For the past 11 years, I’ve had a Yamaha Fazer (FZS600, model of 2001, to be precise). See, even as a small kid, I was fascinated with motorcycles. By the age of 6, I could tell almost every make and model that I saw (my father was a rather patient and knowledgeable man – there was no Google in the 80s).
When we would go to the seaside, on a summer vacation, I was awed by the fast race motorcycles whizzing by us on the motorway. That picture was left ingrained in my mind.
Later, in the 90s, came the civil wars and the crisis in my country – that have never really ended. Long ago have I made peace with the fact that things will never be back to what I would consider “normal”. Not that it means giving up – just doing what you can to make it as good as possible, but not expecting anything unrealistic. One of my dream bikes was the above mentioned Yamaha Fazer. Model FZS600 designed at the end of the 90s, produced until 2003. I had never dreamed that I’d ever get to ride one.
Later, as I started working and managed to save some money, Yamaha Fazer I had longed for had become an almost 10 years old 2nd hand motorcycle – who would have thought?! So, even though I still couldn’t afford a new bike, I could get a second hand one. And so I did. 🙂
My Yamaha was in a rather good condition when I bought it, and I did my best to keep it in good condition. When I first dropped it on a camping trip and scratched some paint, my girlfriend at the time (now my former wife) told me a wise thing: “it’s a mark of a good memory – you’ll have plenty more of those, it’s nothing to worry about”. And she was right – I was stupid to worry about some scratched paint.
Went off to have a lot more drops and falls/crashes (I crash a lot 🙂 – judo training as a child has so far prevented me from having any broken bones, ever – knock on wood). And they have all left their marks on the bike. My first (and second, and third…) trip to the seaside was on that bike. One week trip to Italy – going there in one day, about 1000 kilometers ride (I was a bit younger then).

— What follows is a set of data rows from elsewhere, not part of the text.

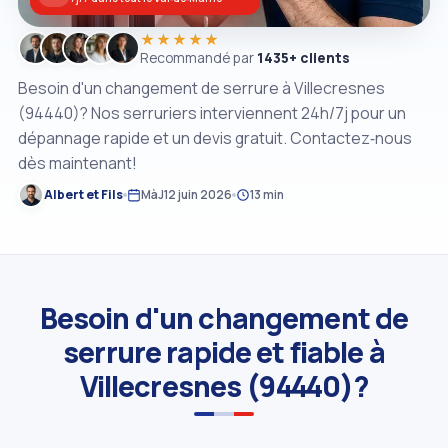
★★★★★
Recommandé par
1435+ clients
Besoin d'un changement de serrure à Villecresnes
(94440)? Nos serruriers interviennent 24h/7j pour un
dépannage rapide et un devis gratuit. Contactez‑nous
dès maintenant!
Albert et Fils
MàJ
12 juin 2026
13 min
Besoin d'un changement de
serrure rapide et fiable à
Villecresnes (94440)?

Today, when people see the motorcycle, most never fail to notice all the scratches, slightly worn rear tyre etc. However, as far as my kid is concerned, it is “a beautiful motorcycle dad has!” He always wants to sit on it and be ridden. Now (5 years old) he does notice loose bolts, and mechanical things out of place on cars and bikes, but he’s yet to comment on the scratched paint and other minor imperfections of the Yamaha – he sees it for what it really is: a nice bike!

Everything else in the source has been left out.